For the greatest benefit, you’ll want to avoid any teas that include caffeine, as consuming caffeine late in the day can lead to nighttime wakefulness. You should also pay as much attention to how you’re drinking your tea as you do to what kind of tea you’re drinking. Slugging down a mugful as you’re trying to get a last item or two checked off your list for the day isn’t going to create the peaceful mood you need to unwind. If you’re ready to add relaxing with a warm cup of tea to your nighttime routine, here are some of the best herbal options:

Chamomile tea: This herbal tea, which is made from dried chamomile flowers, has long been recommended as a nighttime remedy to promote slumber. A 2010 study evaluating chamomile’s therapeutic effects suggested that the flavonoid apigenin found in the tea might be responsible for its sedative effect.

Peppermint tea: Mint tea is known as stress-reducer with anti-inflammatory properties. The menthol in the tea is also helpful for soothing a sore throat or relieving congestion. Peppermint also soothes an upset stomach and improves digestion. If your insomnia stems at least in part from feeling under the weather, peppermint tea may help you attack both problems at once.

Lemon balm tea: Lemon balm is a member of the mint family with mildly lemon-scented leaves. Like peppermint tea, it is typically used for soothing indigestion, combating anxiety, fighting colds and flu, and promoting sleep. For those who want the benefits of a mint tea but aren’t partial to the flavor of peppermint, this is a great option.

Lavender tea: You may be familiar with the scent of lavender from aromatherapy, where it is often used to promote calm.
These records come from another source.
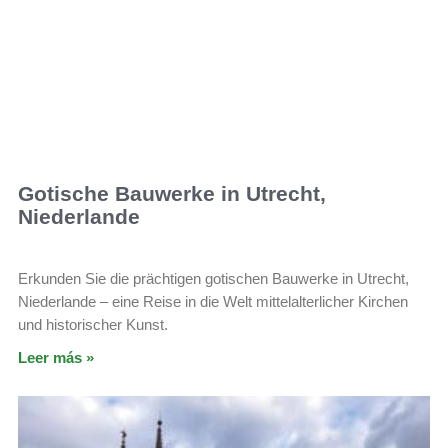
Gotische Bauwerke in Utrecht,
Niederlande
Erkunden Sie die prächtigen gotischen Bauwerke in Utrecht,
Niederlande – eine Reise in die Welt mittelalterlicher Kirchen
und historischer Kunst.
Leer más »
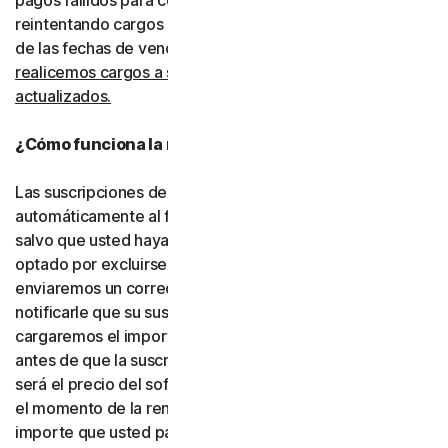
pagos fallidos para completar las transacciones, incluso
reintentando cargos rechazados mediante la extensión
de las fechas de vencimiento.
Usted consiente que
realicemos cargos a su tipo de pago utilizando los datos
actualizados.
¿Cómo funciona la renovación automática?
Las suscripciones de pago se renovarán
automáticamente al finalizar su período de vigencia,
salvo que usted haya decidido no inscribirse o haya
optado por excluirse de la renovación automática. Le
enviaremos un correo electrónico con antelación para
notificarle que su suscripción está próxima a renovarse y
cargaremos el importe a su tipo de pago hasta 35 días
antes de que la suscripción finalice. El importe cargado
será el precio del software o de los servicios vigente en
el momento de la renovación, que puede ser distinto del
importe que usted pagó originalmente. Es su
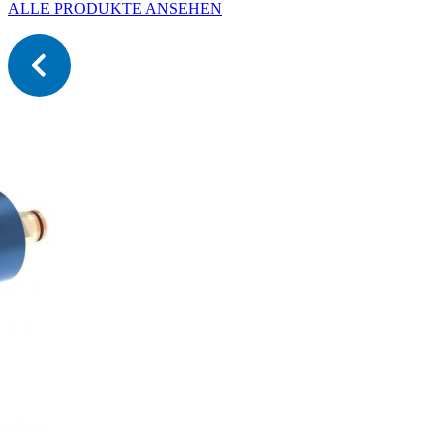
ALLE PRODUKTE ANSEHEN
Lavender tea, made from fresh or dried buds of lavender, can help you achieve more restful sleep, and it has anti-inflammatory properties that can help you feel better while you rest.
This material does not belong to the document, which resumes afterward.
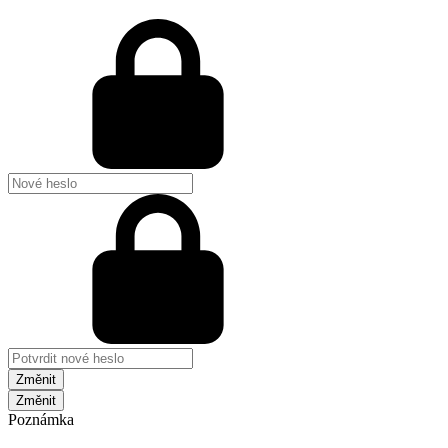
Změnit
Poznámka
Passionflower tea: Made from the leaves, stems, and flowers of the passionflower plant, this tea has traditionally been used to improve sleep and reduce anxiety. A 2011 study showed that it did, in fact, improve sleep quality in adults as compared to a placebo.

Many brands of teas marketed as being for bedtime include combinations of these and other herbs useful for promoting sleep, so if you would like to try more than one at a time, you may want to try a blend. If you’re taking prescription medications, check with your doctor before adding any herbal tea to your nighttime routine—they work because they contain powerful compounds that might interact in unexpected ways with your regular medication.